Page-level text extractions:
=-=-=

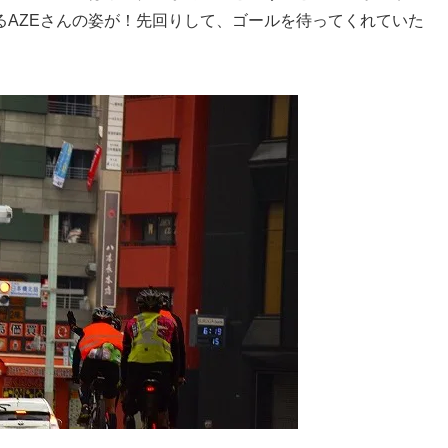
るAZEさんの姿が！先回りして、ゴールを待ってくれていた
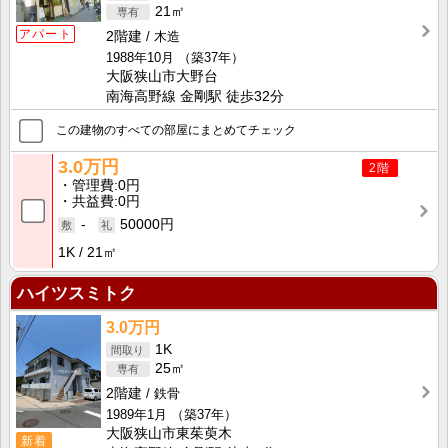
21㎡
アパート
2階建
木造
1988年10月
（築37年）
大阪狭山市大野台
南海高野線 金剛駅 徒歩32分
この建物のすべての部屋にまとめてチェック
3.0万円
2階
管理費
0円
共益費
0円
-
50000円
1K
21㎡
ハイツスミトク
3.0万円
1K
25㎡
2階建
鉄骨
1989年1月
（築37年）
大阪狭山市東茱萸木
新着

=-=-=

:: PROMPT ::
Print the records again exactly, without the pictures.

:: RESPONSE FOR THIS EXERCISE ::
るAZEさんの姿が！先回りして、ゴールを待ってくれていた
21㎡
アパート
2階建
木造
1988年10月
（築37年）
大阪狭山市大野台
南海高野線 金剛駅 徒歩32分
この建物のすべての部屋にまとめてチェック
3.0万円
2階
管理費
0円
共益費
0円
-
50000円
1K
21㎡
ハイツスミトク
3.0万円
1K
25㎡
2階建
鉄骨
1989年1月
（築37年）
大阪狭山市東茱萸木
新着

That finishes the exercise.